The other day I gave her a Dannon fruit smoothie. Specifically, it was the "Danimals" product -- a smoothie for kids. She drank it down, wiped her mouth and yelled:
But perhaps her biggest product obsession so far has been with the Sham Wow, a super-absorbent towel sold via infomercial.
Claire was fascinated from the get-go. "What's that box?!" she asked when we saw the delivery on our doorstep. I was like, "Oh, that must be the Sham Wow."
Both kids were highly impressed by the name. After all, it has the word "wow" in it. They demanded to know more.
"It's a super-absorbent towel," I explained. "It soaks up a lot of water."
We took a few out and examined them. They looked normal to me, but the kids were awestruck.
It was almost too much for them to take.
Paper towels, napkins, even cloth towels were totally useless. Annoyingly inferior. The only acceptable option was the Sham Wow.
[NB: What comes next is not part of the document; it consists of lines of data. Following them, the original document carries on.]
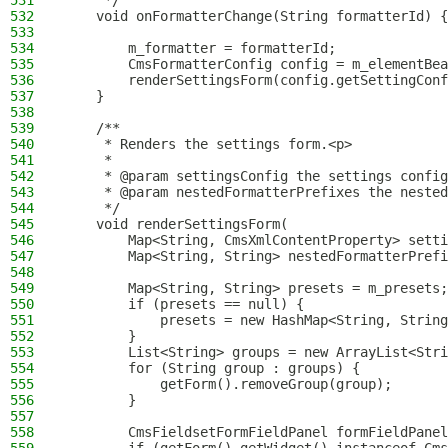
531
     */
532
    void onFormatterChange(String formatterId) {
533
534
        m_formatter = formatterId;
535
        CmsFormatterConfig config = m_elementBea
536
        renderSettingsForm(config.getSettingConf
537
    }
538
539
    /**
540
     * Renders the settings form.<p>
541
     *
542
     * @param settingsConfig the settings config
543
     * @param nestedFormatterPrefixes the nested
544
     */
545
    void renderSettingsForm(
546
        Map<String, CmsXmlContentProperty> setti
547
        Map<String, String> nestedFormatterPrefi
548
549
        Map<String, String> presets = m_presets;
550
        if (presets == null) {
551
            presets = new HashMap<String, String
552
        }
553
        List<String> groups = new ArrayList<Stri
554
        for (String group : groups) {
555
            getForm().removeGroup(group);
556
        }
557
558
        CmsFieldsetFormFieldPanel formFieldPanel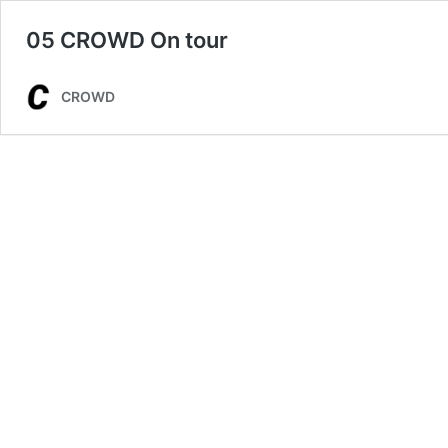
05 CROWD On tour
CROWD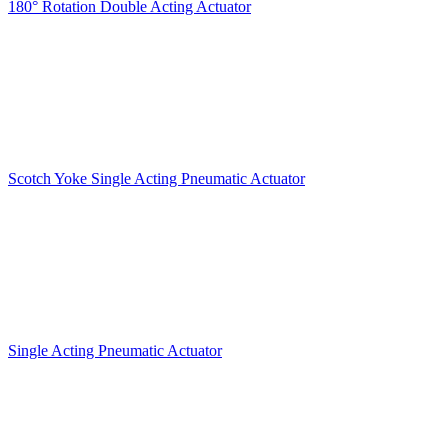
180° Rotation Double Acting Actuator
Scotch Yoke Single Acting Pneumatic Actuator
Single Acting Pneumatic Actuator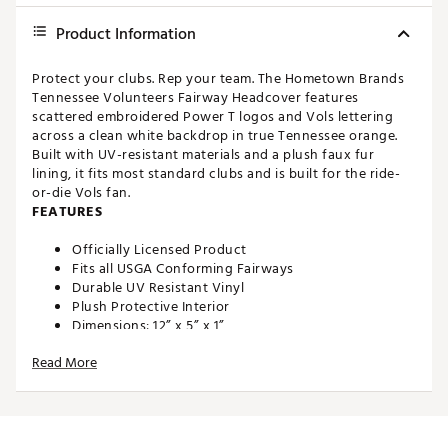
Product Information
Protect your clubs. Rep your team. The Hometown Brands
Tennessee Volunteers Fairway Headcover features
scattered embroidered Power T logos and Vols lettering
across a clean white backdrop in true Tennessee orange.
Built with UV-resistant materials and a plush faux fur
lining, it fits most standard clubs and is built for the ride-
or-die Vols fan.
FEATURES
Officially Licensed Product
Fits all USGA Conforming Fairways
Durable UV Resistant Vinyl
Plush Protective Interior
Dimensions: 12” x 5” x 1”
Weight: 5 oz
Read More
Brand :
Hometown BRANDS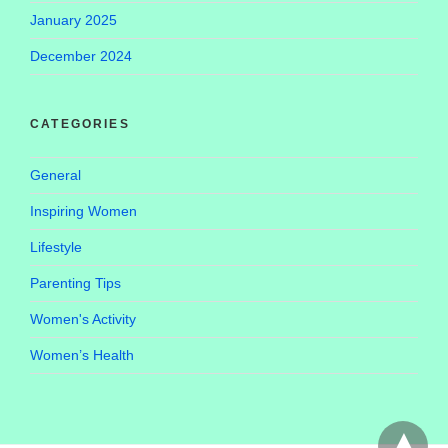
January 2025
December 2024
CATEGORIES
General
Inspiring Women
Lifestyle
Parenting Tips
Women's Activity
Women’s Health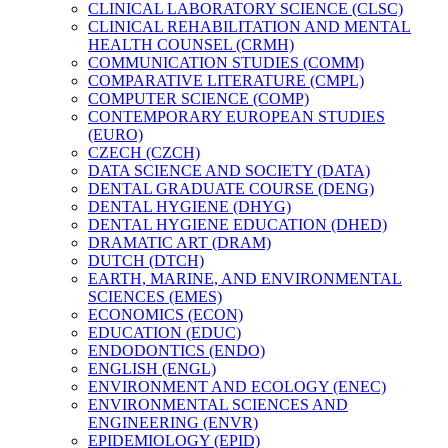
CLINICAL LABORATORY SCIENCE (CLSC)
CLINICAL REHABILITATION AND MENTAL
HEALTH COUNSEL (CRMH)
COMMUNICATION STUDIES (COMM)
COMPARATIVE LITERATURE (CMPL)
COMPUTER SCIENCE (COMP)
CONTEMPORARY EUROPEAN STUDIES
(EURO)
CZECH (CZCH)
DATA SCIENCE AND SOCIETY (DATA)
DENTAL GRADUATE COURSE (DENG)
DENTAL HYGIENE (DHYG)
DENTAL HYGIENE EDUCATION (DHED)
DRAMATIC ART (DRAM)
DUTCH (DTCH)
EARTH, MARINE, AND ENVIRONMENTAL
SCIENCES (EMES)
ECONOMICS (ECON)
EDUCATION (EDUC)
ENDODONTICS (ENDO)
ENGLISH (ENGL)
ENVIRONMENT AND ECOLOGY (ENEC)
ENVIRONMENTAL SCIENCES AND
ENGINEERING (ENVR)
EPIDEMIOLOGY (EPID)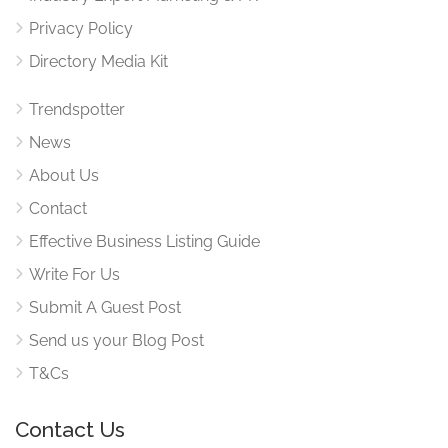
Privacy Policy
Directory Media Kit
Trendspotter
News
About Us
Contact
Effective Business Listing Guide
Write For Us
Submit A Guest Post
Send us your Blog Post
T&Cs
Contact Us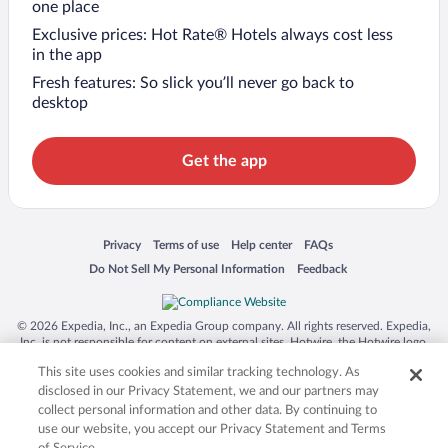
one place
Exclusive prices: Hot Rate® Hotels always cost less
in the app
Fresh features: So slick you’ll never go back to
desktop
Get the app
Opens in a new window
Opens in a new window
Opens in a new window
Opens in a new window
Privacy
Terms of use
Help center
FAQs
Opens in a new window
Opens in a new window
Do Not Sell My Personal Information
Feedback
© 2026 Expedia, Inc., an Expedia Group company. All rights reserved. Expedia,
Inc. is not responsible for content on external sites. Hotwire, the Hotwire logo,
Hot Rate, and "4-star hotels. 2-star prices." are either registered trademarks or
This site uses cookies and similar tracking technology. As
trademarks of Expedia, Inc. in the US and/or other countries. Other logos or
product and company names mentioned herein may be the property of their
disclosed in our Privacy Statement, we and our partners may
respective owners. CST 2029030-50.
collect personal information and other data. By continuing to
use our website, you accept our Privacy Statement and Terms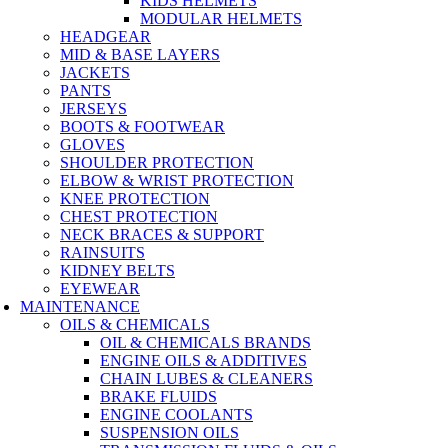
KIDS HELMETS
MODULAR HELMETS
HEADGEAR
MID & BASE LAYERS
JACKETS
PANTS
JERSEYS
BOOTS & FOOTWEAR
GLOVES
SHOULDER PROTECTION
ELBOW & WRIST PROTECTION
KNEE PROTECTION
CHEST PROTECTION
NECK BRACES & SUPPORT
RAINSUITS
KIDNEY BELTS
EYEWEAR
MAINTENANCE
OILS & CHEMICALS
OIL & CHEMICALS BRANDS
ENGINE OILS & ADDITIVES
CHAIN LUBES & CLEANERS
BRAKE FLUIDS
ENGINE COOLANTS
SUSPENSION OILS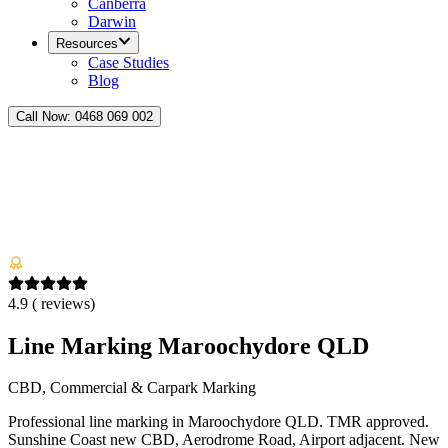
Canberra
Darwin
Resources
Case Studies
Blog
Call Now:
0468 069 002
4.9
(
reviews)
Line Marking Maroochydore QLD
CBD, Commercial & Carpark Marking
Professional line marking in Maroochydore QLD. TMR approved.
Sunshine Coast new CBD, Aerodrome Road, Airport adjacent. New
Claire even walked around holding one, in case of a spill.
When she got out of the bath, she wanted to use a Sham Wow to squeeze the water out of her hair.
She would look up to the sky and shout, "Santa! I need more Sham Wows for Christmas!"
And she would tell her friends, in a low and serious voice, "We have Sham Wows. Do you want to see one? They soak up so much water."
In retrospect, I should have seized the moment and pitched her as a spokeskid for Sham Wow. But I waited too long, and eventually her passion for Sham Wows ebbed. Now she will use one if it's around but otherwise she's fine with normal towels.
The kid's got potential, though. If she's enthusiastic about a product, there's no stopping her. And obviously she can recite jingles with the best of them.
Maybe she could pitch the George Foreman Grill? The ThighMaster? The Snuggie?